■ **What is expected**:
Below are the records. Gather each line that holds "again".
[[ Supplied data, beginning ]]
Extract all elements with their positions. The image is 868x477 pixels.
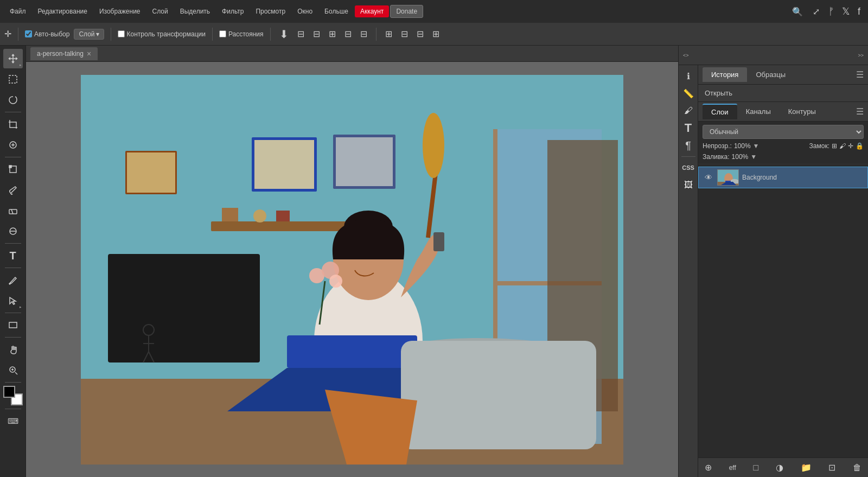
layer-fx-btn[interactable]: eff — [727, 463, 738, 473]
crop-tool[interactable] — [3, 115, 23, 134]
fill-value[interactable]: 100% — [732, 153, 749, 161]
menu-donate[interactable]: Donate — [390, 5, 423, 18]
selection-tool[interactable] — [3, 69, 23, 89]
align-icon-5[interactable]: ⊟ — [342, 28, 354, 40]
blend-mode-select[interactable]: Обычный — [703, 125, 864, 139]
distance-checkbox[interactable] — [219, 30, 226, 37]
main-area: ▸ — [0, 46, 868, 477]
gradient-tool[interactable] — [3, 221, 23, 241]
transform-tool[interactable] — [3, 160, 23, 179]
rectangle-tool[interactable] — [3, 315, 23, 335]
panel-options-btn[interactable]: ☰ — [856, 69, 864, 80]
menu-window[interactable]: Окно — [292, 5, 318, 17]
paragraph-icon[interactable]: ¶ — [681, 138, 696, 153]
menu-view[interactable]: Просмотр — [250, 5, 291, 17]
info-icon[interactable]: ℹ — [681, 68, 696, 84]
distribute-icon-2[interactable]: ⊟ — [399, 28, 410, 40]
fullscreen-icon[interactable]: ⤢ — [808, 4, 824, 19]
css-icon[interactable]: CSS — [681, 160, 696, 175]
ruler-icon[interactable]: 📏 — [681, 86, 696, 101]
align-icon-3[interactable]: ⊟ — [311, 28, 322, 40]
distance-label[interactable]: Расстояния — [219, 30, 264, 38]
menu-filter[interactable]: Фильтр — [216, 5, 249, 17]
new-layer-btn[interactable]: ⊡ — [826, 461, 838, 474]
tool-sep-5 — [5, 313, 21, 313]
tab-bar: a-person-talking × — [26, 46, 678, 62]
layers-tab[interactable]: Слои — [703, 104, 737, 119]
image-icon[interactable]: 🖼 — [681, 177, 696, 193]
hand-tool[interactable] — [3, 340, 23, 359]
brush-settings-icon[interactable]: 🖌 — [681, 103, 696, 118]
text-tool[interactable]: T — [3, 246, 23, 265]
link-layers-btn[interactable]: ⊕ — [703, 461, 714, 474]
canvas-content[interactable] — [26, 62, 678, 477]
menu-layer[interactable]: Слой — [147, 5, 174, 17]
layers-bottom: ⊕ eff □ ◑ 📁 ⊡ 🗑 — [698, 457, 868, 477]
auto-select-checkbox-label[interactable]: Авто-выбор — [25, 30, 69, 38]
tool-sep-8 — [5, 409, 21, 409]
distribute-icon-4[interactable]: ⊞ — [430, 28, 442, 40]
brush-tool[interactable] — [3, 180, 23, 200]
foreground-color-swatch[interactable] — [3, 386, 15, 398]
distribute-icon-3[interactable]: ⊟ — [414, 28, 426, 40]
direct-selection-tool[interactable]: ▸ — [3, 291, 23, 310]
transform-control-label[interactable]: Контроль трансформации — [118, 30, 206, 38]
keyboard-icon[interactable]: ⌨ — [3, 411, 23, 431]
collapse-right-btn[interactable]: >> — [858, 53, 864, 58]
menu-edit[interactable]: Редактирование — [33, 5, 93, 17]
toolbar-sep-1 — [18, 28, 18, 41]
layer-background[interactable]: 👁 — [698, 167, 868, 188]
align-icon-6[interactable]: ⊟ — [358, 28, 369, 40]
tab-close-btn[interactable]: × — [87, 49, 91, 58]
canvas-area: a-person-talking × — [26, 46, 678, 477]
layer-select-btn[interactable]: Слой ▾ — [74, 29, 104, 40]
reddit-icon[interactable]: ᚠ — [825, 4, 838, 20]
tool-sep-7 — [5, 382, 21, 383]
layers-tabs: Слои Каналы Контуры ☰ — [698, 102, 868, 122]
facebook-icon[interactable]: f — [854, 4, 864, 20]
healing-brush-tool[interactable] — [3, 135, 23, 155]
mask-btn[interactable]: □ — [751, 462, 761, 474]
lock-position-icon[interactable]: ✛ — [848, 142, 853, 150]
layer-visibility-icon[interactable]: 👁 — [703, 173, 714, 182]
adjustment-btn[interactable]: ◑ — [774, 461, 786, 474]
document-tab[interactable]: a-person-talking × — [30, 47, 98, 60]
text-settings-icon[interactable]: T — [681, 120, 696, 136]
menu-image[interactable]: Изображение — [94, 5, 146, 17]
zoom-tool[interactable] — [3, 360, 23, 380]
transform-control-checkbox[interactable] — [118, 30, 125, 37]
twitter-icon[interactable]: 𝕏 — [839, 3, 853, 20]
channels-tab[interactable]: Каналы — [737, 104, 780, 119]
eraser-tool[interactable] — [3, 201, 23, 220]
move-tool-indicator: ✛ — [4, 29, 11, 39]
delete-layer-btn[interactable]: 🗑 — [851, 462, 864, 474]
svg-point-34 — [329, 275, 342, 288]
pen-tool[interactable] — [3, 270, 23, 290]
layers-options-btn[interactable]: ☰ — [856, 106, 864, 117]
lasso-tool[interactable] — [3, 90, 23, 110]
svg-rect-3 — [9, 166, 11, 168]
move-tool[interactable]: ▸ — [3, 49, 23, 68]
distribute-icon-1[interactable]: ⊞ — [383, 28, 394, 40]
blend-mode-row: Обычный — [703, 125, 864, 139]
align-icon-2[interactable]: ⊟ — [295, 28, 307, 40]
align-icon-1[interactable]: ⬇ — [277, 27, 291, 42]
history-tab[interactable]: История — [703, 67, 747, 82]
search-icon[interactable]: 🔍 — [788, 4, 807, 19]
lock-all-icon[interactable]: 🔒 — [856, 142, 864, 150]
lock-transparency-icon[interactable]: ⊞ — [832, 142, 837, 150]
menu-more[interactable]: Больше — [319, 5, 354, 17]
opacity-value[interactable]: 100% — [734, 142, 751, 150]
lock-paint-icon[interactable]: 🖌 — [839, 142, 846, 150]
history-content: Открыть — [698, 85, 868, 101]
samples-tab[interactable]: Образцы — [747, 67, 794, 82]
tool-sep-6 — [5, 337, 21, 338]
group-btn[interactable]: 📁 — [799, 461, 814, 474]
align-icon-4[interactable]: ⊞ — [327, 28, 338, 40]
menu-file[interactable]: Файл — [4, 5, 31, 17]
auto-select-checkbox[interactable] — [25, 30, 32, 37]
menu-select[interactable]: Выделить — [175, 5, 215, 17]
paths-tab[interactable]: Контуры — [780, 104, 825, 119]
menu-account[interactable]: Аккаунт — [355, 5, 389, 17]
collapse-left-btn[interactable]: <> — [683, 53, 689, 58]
[[ Supplied data, end ]]
[[ Supplied data, beginning ]]
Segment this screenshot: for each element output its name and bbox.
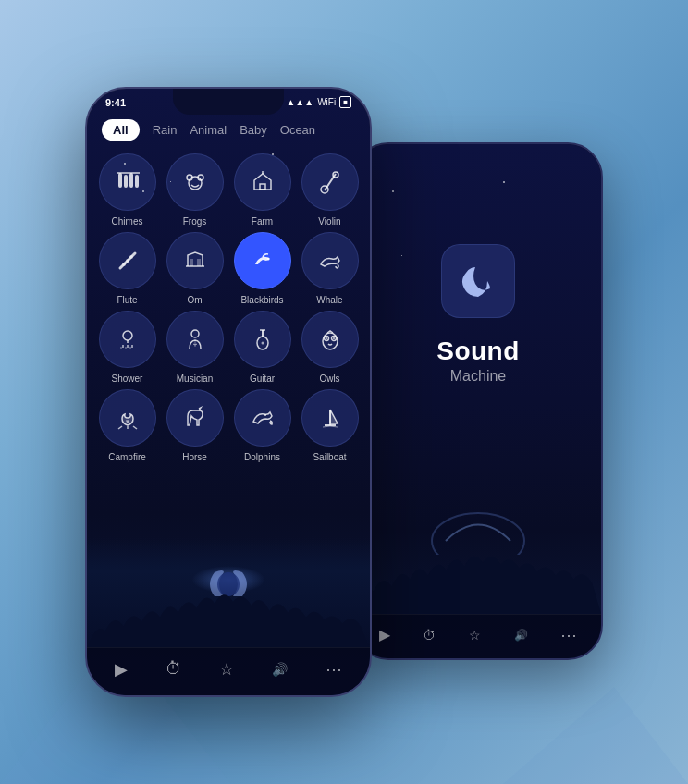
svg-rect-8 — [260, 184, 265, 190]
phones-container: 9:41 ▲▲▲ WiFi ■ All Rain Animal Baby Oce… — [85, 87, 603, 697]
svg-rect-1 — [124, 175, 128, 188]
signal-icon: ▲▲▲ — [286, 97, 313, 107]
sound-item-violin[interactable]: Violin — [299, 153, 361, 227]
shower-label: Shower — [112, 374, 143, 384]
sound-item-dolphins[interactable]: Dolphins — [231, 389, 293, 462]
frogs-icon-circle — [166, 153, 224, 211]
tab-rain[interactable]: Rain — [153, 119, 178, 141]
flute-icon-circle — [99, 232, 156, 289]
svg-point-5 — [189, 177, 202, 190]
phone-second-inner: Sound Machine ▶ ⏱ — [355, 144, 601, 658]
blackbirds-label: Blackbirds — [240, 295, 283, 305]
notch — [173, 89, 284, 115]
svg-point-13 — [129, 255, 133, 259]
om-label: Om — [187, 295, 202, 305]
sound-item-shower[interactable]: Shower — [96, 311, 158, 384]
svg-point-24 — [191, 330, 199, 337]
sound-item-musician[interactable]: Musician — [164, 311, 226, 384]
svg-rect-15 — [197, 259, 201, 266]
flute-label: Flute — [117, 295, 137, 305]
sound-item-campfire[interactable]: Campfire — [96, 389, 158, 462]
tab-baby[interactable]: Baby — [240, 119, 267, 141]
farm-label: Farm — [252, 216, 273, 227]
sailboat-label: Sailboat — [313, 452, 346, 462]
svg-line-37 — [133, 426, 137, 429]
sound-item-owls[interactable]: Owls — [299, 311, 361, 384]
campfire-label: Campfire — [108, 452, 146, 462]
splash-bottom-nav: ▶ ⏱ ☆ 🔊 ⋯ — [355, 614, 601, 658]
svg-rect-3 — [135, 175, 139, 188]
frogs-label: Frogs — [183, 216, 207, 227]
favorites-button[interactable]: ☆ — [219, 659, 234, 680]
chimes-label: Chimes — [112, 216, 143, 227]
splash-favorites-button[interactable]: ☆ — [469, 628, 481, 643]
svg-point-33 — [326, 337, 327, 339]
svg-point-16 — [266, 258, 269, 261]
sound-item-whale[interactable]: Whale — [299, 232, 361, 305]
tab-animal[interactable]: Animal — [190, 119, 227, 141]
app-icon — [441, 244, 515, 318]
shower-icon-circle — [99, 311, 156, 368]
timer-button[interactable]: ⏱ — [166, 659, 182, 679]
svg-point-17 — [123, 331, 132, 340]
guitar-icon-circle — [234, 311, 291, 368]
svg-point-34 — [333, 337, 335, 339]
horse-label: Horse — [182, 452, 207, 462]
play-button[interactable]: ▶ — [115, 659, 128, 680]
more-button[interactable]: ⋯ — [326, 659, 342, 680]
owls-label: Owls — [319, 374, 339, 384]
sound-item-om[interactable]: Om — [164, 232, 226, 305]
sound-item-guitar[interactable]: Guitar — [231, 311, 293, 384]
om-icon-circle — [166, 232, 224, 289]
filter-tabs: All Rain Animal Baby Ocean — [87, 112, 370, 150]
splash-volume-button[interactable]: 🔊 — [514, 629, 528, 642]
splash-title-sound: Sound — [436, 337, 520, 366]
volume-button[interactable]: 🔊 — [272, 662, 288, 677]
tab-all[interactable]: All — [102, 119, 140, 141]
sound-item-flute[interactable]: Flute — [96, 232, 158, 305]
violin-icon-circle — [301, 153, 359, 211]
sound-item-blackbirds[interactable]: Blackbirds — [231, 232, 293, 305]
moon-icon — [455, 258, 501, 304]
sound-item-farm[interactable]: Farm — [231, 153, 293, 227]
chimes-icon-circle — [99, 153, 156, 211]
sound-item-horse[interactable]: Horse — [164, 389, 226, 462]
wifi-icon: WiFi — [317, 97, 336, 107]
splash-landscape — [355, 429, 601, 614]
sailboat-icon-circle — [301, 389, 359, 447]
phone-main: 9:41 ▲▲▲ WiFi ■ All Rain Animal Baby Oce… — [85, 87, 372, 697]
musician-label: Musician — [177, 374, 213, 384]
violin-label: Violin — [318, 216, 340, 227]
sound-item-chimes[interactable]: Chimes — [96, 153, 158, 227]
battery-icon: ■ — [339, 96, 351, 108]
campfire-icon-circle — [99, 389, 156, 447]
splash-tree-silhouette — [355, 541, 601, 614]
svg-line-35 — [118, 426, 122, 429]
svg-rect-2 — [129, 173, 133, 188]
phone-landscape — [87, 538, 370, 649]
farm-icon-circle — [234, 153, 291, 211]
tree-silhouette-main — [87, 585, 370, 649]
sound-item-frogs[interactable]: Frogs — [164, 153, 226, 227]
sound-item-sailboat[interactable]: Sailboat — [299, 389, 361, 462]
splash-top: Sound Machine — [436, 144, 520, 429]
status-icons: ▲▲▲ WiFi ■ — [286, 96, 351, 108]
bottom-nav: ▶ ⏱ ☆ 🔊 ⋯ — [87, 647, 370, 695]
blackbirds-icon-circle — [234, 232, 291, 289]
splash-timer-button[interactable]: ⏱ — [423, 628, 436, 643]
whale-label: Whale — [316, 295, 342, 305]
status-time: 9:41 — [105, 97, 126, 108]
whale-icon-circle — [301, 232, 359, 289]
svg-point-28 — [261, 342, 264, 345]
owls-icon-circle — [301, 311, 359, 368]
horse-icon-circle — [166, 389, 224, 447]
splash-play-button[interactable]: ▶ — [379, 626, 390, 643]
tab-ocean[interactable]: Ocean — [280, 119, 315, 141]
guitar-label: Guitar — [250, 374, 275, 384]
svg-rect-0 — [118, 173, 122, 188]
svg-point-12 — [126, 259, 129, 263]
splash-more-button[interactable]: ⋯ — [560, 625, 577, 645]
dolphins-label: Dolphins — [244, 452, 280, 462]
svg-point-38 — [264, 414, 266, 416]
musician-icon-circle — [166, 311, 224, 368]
[[ Supplied data, end ]]
[[ Supplied data, beginning ]]
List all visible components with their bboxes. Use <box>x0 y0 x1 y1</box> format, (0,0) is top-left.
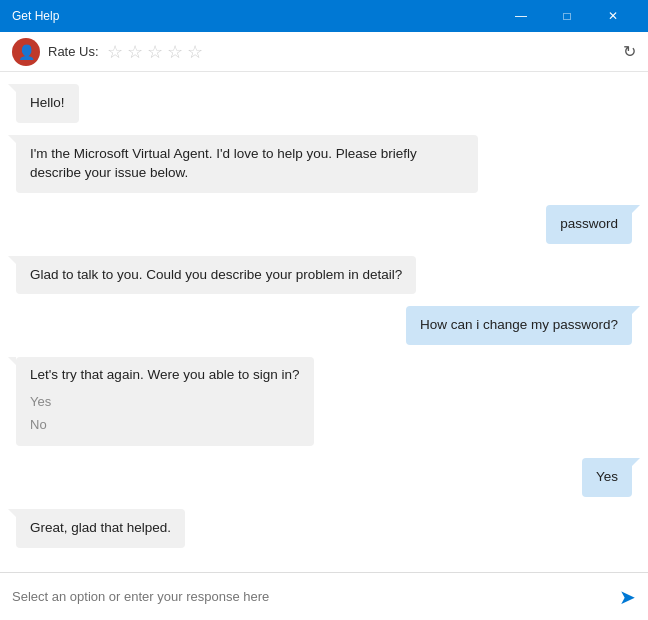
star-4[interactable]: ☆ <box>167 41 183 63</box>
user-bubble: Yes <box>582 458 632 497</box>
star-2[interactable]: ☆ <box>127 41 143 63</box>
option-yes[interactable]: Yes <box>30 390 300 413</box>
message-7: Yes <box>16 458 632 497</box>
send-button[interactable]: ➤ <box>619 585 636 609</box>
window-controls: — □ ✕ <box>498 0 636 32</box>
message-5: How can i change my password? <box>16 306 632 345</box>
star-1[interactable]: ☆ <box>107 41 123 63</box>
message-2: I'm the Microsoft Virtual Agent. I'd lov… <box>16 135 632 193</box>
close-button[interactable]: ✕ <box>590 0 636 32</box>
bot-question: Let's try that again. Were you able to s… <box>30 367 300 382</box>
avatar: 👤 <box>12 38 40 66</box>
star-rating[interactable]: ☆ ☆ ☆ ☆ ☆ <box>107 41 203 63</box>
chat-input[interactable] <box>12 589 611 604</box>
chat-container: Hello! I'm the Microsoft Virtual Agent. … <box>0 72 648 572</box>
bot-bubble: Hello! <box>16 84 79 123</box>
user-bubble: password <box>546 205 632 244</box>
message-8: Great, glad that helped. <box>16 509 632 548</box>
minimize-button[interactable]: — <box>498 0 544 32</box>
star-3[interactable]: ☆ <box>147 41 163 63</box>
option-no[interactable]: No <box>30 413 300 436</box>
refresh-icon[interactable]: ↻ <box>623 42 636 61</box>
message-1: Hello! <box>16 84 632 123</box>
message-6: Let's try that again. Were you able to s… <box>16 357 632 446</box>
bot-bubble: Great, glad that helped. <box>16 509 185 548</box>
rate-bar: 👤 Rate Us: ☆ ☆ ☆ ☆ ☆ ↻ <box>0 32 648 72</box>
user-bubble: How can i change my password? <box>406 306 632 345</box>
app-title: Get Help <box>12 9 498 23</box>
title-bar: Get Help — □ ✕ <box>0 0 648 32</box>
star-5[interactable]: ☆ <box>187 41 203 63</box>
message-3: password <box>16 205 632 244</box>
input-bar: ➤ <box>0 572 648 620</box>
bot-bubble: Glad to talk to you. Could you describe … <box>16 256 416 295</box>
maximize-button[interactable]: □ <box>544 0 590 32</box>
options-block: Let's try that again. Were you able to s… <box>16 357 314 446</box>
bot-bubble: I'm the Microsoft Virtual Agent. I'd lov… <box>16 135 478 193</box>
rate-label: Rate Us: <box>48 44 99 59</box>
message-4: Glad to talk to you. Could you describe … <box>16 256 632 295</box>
[[ Supplied data, end ]]
■ **Solved problem**:
bot-question: Let's try that again. Were you able to s… <box>30 367 300 382</box>
message-6: Let's try that again. Were you able to s… <box>16 357 632 446</box>
options-block: Let's try that again. Were you able to s… <box>16 357 314 446</box>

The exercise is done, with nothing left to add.